Molto più pragmaticamente ciò vuol dire che oggi investire in strumenti e framework per la privacy in azienda assicura un ritorno quasi doppio (mediamente di 1.8 volte) rispetto all’investimento iniziale e un roi che è cresciuto ulteriormente negli ultimi tre anni soprattutto per le aziende di piccole e medie dimensioni.
Chi ha aumentato nel tempo i propri investimenti in privacy ritiene in particolare che ciò gli ha permesso di ridurre i ritardi nelle vendite, mitigare l’impatto dovuto dalle violazioni dei dati, abilitare il processo di innovazione , operare con maggiore efficienza e, soprattutto, attirare nuovi clienti e consolidare la fiducia dei vecchi (affermazioni vere per almeno il 60% del campione Cisco).
Gli investimenti in privacy sono efficaci soprattutto perché hanno a che vedere con la soddisfazione dei consumatori
Come hanno mostrato anche altri studi su cosa ci si si aspetta dalle aziende e sui principali trend per gli investimenti digitali nel 2022, i consumatori sono sempre più preoccupati oggi per come i soggetti da cui acquistano trattano e proteggono informazioni e dati, specie se particolari.
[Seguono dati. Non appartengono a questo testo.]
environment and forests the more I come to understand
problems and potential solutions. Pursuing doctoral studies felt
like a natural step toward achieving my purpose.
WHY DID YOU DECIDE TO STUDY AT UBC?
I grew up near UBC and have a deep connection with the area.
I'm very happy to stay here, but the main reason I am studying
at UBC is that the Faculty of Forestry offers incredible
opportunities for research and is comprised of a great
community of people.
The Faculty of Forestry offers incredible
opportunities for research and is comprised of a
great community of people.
Secondo il Data Privacy Benchmark Study 2022, oltre il 93% dei consumatori italiani non si sente sicuro ad acquistare beni o servizi da aziende che potrebbero non proteggere i dati in maniera efficace e sicura: a livello internazionale ciò ha corrispondenza in almeno un consumatore su due, che si sente impossibilitato a proteggere in prima persona i propri dati perché non sa come gli stessi sono usati dai vari soggetti a cui li ha ceduti, e in almeno 56% del campione, che si dice preoccupato soprattutto di come le aziende usano l’intelligenza artificiale per processare i dati. Tornando ai consumatori italiani, per l’85% sarebbe rassicurante la presenza di certificazioni di enti esterni e terzi che riguardano proprio la corretta gestione della privacy in azienda.
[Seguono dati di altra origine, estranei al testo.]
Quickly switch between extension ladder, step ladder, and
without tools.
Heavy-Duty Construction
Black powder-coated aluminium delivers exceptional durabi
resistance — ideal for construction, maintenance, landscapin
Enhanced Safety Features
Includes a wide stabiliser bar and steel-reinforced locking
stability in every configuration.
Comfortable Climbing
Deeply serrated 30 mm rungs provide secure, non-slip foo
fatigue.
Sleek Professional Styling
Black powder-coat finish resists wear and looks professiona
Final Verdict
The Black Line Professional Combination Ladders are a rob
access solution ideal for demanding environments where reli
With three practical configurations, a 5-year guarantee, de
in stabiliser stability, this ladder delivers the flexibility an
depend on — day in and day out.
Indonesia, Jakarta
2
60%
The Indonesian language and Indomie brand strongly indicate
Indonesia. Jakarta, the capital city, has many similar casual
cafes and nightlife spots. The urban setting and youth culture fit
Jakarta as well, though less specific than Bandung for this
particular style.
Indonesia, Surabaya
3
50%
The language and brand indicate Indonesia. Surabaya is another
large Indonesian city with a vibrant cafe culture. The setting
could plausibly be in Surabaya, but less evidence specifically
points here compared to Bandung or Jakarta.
Le principali sfide future per la privacy in azienda
Nonostante garantire riservatezza e invulnerabilità dei dati dei consumatori abbia un costo – non indifferente se si considerano attività necessarie come catalogare i dati, mantenere le registrazioni dei processi elaborazione, implementare i controlli, rispondere alle richieste degli utenti e così via – la maggior parte delle aziende, come si evince dai dati già presentati, è oggi interessata a mostrarsi compliant a norme e requisiti di legge in materia e l’83% dei professionisti (non solo quelli italiani) coinvolti da Cisco nello studio sostiene di aver accolto positivamente novità e legislazioni sulla privacy, come è in Europa il GDPR.
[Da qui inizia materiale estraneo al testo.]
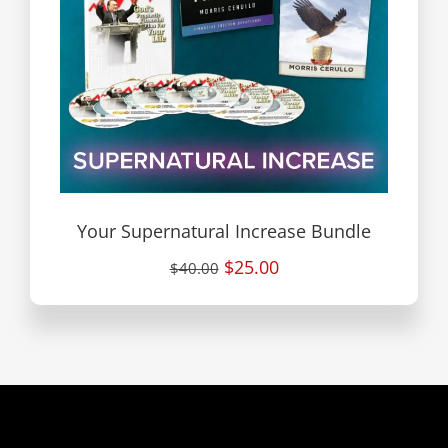
Your Supernatural Increase Bundle
$25.00
$40.00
Proprio da norme come il GDPR provengono principi, come la localizzazione dei dati, che rappresentano le sfide più urgenti da affrontare quando si tratta di privacy in azienda. L’impossibilità paventata di conservare i dati dei cittadini europei su sever extraeuropei e che non rispettano gli standard di sicurezza e di non ingerenza previsti in Europa è, nel caso di specie, ciò che ha già portato Meta a minacciare di chiudere Facebook e Instagram in Europa e il Garante austriaco a sostenere che Google Analytics violerebbe le norme in materia di privacy[1] e non dovrebbe per questo più poter operare in Europa.
Se per le big tech la questione è politica e di quelle su cui si giocano i rapporti di forza e di potere, una larga maggioranza (il 92%) di professionisti e responsabili aziendali intervistati da Cisco si dice convinta che risolvere il problema della corretta localizzazione dei dati sia prioritario per i propri business, anche se consapevole (nell’88% dei casi) che ciò richieda un costo molto elevato.